A power grid for the Moon
Meanwhile, Astrobotic has been developing a system it calls LunaGrid as a solution to the spotty access to sunlight at the lunar South Pole. The system would use tethered robotic rovers carrying solar panels to catch sunlight where they can, supplying power to NASA or other clients via their tethers and wireless charging. The company plans to test the first elements of LunaGrid on the Moon by 2026.
Roving solar panels and modular nuclear fission reactors are, at least at the surface, orthogonal approaches to generating power on the Moon. But Astrobotic Vice President of Business Development Dan Hendrickson told SpaceRef that he sees them as complementary, with solar solutions providing power for smaller missions in the near future, and nuclear power taking a bigger role in later NASA missions.

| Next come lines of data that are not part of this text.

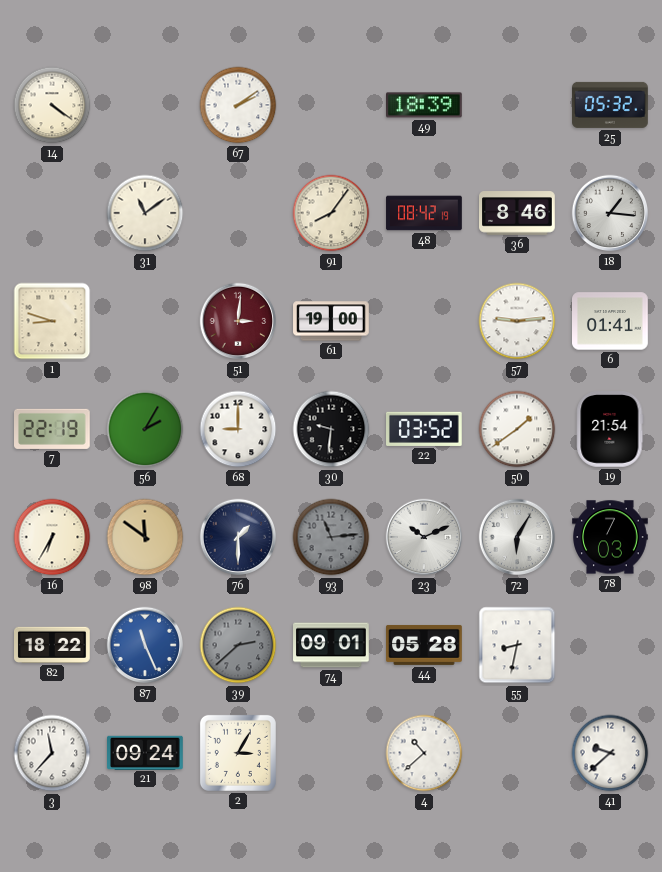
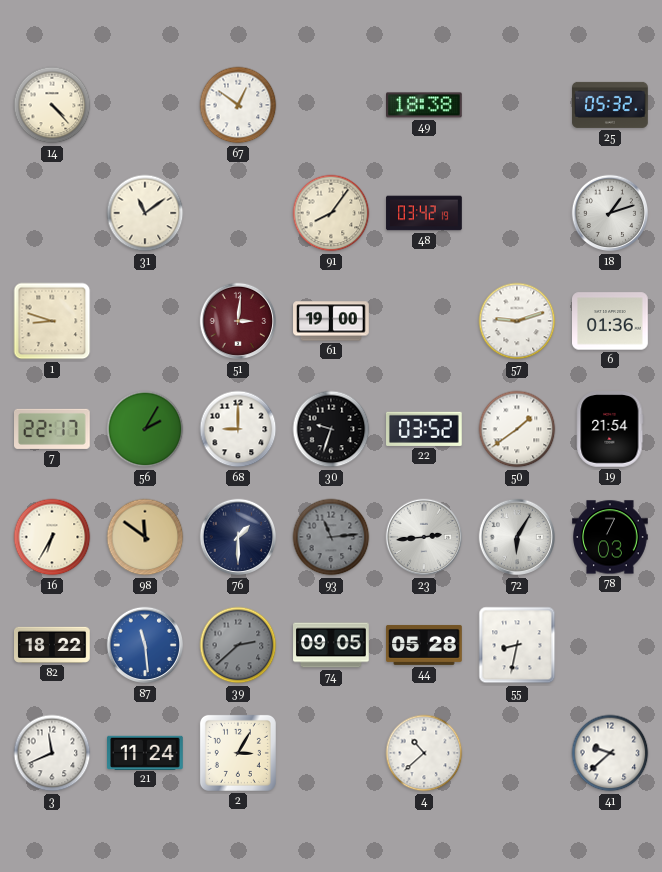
14: 4:21 -> 4:23
67: 2:09 -> 12:51
49: 18:39 -> 18:38
48: 08:42 -> 03:42
36: 8:46 -> none
18: 1:16 -> 1:12
57: 9:14 -> 9:12
6: 01:41 -> 01:36
7: 22:19 -> 22:17
30: 9:31 -> 9:33
23: 10:11 -> 2:44
87: 11:26 -> 11:29
74: 09:01 -> 09:05
3: 11:37 -> 11:41
21: 09:24 -> 11:24
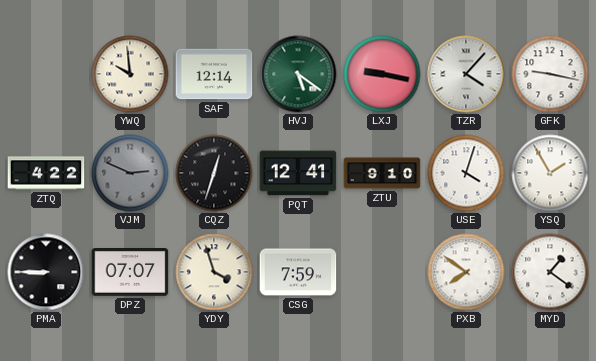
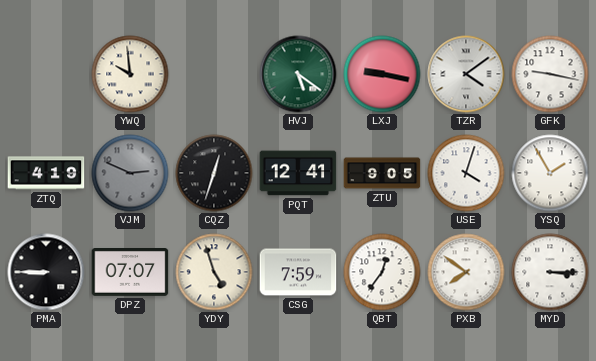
SAF: 12:14 -> none
TZR: 4:07 -> 4:09
ZTQ: 4:22 -> 4:19
ZTU: 9:10 -> 9:05
YDY: 3:57 -> 4:57
QBT: none -> 12:36
MYD: 1:21 -> 3:15
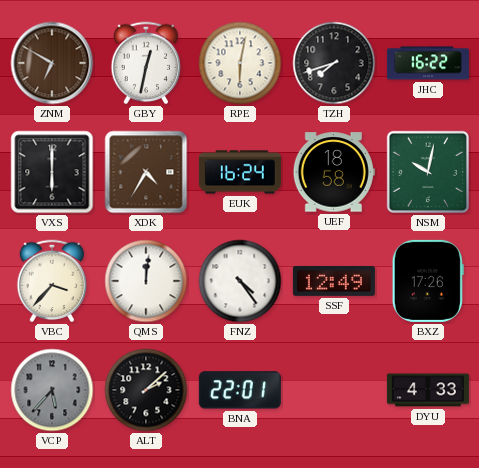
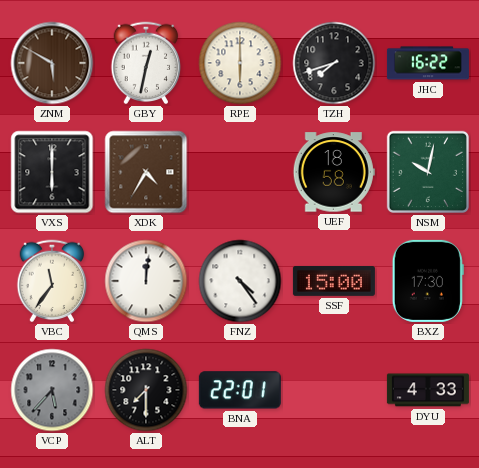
ZNM: 6:50 -> 5:50
RPE: 6:02 -> 6:00
EUK: 16:24 -> none
VBC: 3:37 -> 11:36
SSF: 12:49 -> 15:00
BXZ: 17:26 -> 17:30
ALT: 2:08 -> 7:30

”We believe nuclear power is a great fit for larger efforts like an Artemis base camp, and we’ve always intended LunaGrid to be a power agnostic grid long-term,” Hendrickson told SpaceRef. “Solar will help us meet near-term capability needs while other power sources like nuclear are matured and then integrated into LunaGrid over time.”
Exactly what that integration will look like, and indeed, what form the Astrobotic-Westinghouse collaboration on a space nuclear reactor will take in the near term, remain to be seen. But Buongiorno at least thinks some sort of mix of the two companies’ solar and nuclear approaches would be a good idea. Nuclear reactors can provide power even when there’s no sunlight on the Moon, while lighter, simpler solar power can help NASA to save money compared to relying entirely on nuclear power.
“It seems like a good marriage of two technologies,” he said.